§ **REQUIREMENT**
What the answer must contain is every line of the records, exactly, with no pictures.

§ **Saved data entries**
= Beginning of Section =

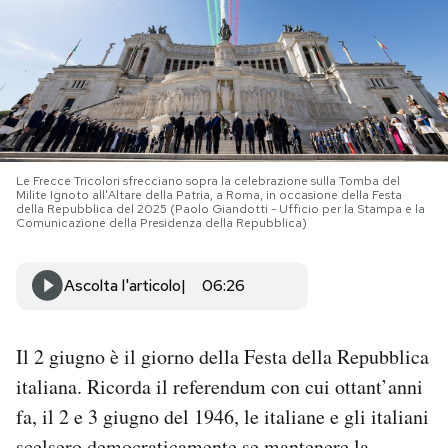
PODCAST
NEWSLETTER
I MIEI PREFERITI
Le Frecce Tricolori sfrecciano sopra la celebrazione sulla Tomba del
Milite Ignoto all'Altare della Patria, a Roma, in occasione della Festa
della Repubblica del 2025 (Paolo Giandotti - Ufficio per la Stampa e la
Comunicazione della Presidenza della Repubblica)
SHOP
Ascolta l'articolo
06:26
CALENDARIO
Il 2 giugno è il giorno della Festa della Repubblica
AREA PERSONALE
italiana. Ricorda il referendum con cui ottant’anni
Area Personale
fa, il 2 e 3 giugno del 1946, le italiane e gli italiani
Newsletter
scelsero democraticamente se mantenere la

= End of Section =

§ **EXERCISE RESULT**
PODCAST
NEWSLETTER
I MIEI PREFERITI
Le Frecce Tricolori sfrecciano sopra la celebrazione sulla Tomba del
Milite Ignoto all'Altare della Patria, a Roma, in occasione della Festa
della Repubblica del 2025 (Paolo Giandotti - Ufficio per la Stampa e la
Comunicazione della Presidenza della Repubblica)
SHOP
Ascolta l'articolo
06:26
CALENDARIO
Il 2 giugno è il giorno della Festa della Repubblica
AREA PERSONALE
italiana. Ricorda il referendum con cui ottant’anni
Area Personale
fa, il 2 e 3 giugno del 1946, le italiane e gli italiani
Newsletter
scelsero democraticamente se mantenere la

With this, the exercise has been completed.